Rain increases worm odds

By Emily Crowe



Many farmers in eastern New Mexico and west Texas are pleased with recent rains amid persistent drought.

However, other threats to their farms are looming, including a potential outbreak of cutworms and Verticillium wilt.

Jane Pierce, entomologist at the New Mexico State University Agricultural Science Center in Artesia, said she is getting an average of 10 variegated cutworms per night in pheromone traps at the center’s farm and commercial fields.

According to the NMSU extension service, cutworms emerge at night to feed on developing and full-grown plants.

Pierce said recent cool, wet weather might cause higher than usual survival of cutworms that are destructive to alfalfa.

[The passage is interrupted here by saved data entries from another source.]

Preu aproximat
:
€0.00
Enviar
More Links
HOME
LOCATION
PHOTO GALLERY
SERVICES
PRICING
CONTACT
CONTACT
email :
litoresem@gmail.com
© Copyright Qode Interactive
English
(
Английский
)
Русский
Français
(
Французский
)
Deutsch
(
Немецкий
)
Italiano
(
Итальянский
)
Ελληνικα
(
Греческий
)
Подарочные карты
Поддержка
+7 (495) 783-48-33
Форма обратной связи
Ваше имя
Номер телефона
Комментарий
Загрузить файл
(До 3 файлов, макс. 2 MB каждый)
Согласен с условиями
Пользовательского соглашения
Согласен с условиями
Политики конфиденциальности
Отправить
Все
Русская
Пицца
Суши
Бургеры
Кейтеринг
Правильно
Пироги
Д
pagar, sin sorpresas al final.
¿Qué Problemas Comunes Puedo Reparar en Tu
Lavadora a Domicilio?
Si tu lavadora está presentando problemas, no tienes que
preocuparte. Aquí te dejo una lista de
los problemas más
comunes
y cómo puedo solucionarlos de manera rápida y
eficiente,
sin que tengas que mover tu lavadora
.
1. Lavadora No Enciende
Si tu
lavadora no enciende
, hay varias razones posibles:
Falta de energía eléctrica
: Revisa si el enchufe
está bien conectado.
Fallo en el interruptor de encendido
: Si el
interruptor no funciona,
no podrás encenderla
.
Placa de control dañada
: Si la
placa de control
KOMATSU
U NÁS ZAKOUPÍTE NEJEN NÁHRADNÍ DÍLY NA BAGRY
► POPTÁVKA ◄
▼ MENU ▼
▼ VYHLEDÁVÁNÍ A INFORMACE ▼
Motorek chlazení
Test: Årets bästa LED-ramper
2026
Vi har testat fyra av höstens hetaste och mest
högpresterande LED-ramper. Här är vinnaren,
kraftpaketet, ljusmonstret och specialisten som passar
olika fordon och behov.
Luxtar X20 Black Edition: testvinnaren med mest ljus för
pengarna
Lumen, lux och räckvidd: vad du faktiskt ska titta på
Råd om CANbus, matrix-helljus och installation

Curry County Extension Office Ag Agent Luther Dunlap said he hasn’t seen any cutworms in his travels around the county, but the possibility is still there.

“There is a potential for it just due to the weather conditions we’ve had,” Dunlap said. “In the past years, the hotter temperatures kept the hatch rate on the cutworms and army worms really low to where we didn’t see as many.”

“The majority of this summer has been pretty mild, so we could see an increase in the hatch rate,” he said. “I’ve visited with some producers around the county. They really haven’t seen anything.”

Dunlap said the only other side effect of the wet, mild summer has been an increase in weeds, though it’s nothing to complain about since the rainfall was desperately needed.

Benji Henderson, extension agent for Parmer County, said that while he has not yet seen cutworms near Farwell, the summer’s wet and relatively cool weather could bring a specific type of disease to the cotton crop.

“The potential is there for Verticillium wilt,” he said. “With the cool coming through and it being wet in July, that’s when it tends to hit us here.”

Verticillium wilt is a disease caused by a fungus that infects through the roots of a cotton plant, invades the vascular system and results in infection of the plant.

Even with the threat of the disease, Henderson still believes the cotton crop will be on track for this year’s harvest.


— The Associated Press contributed to this story.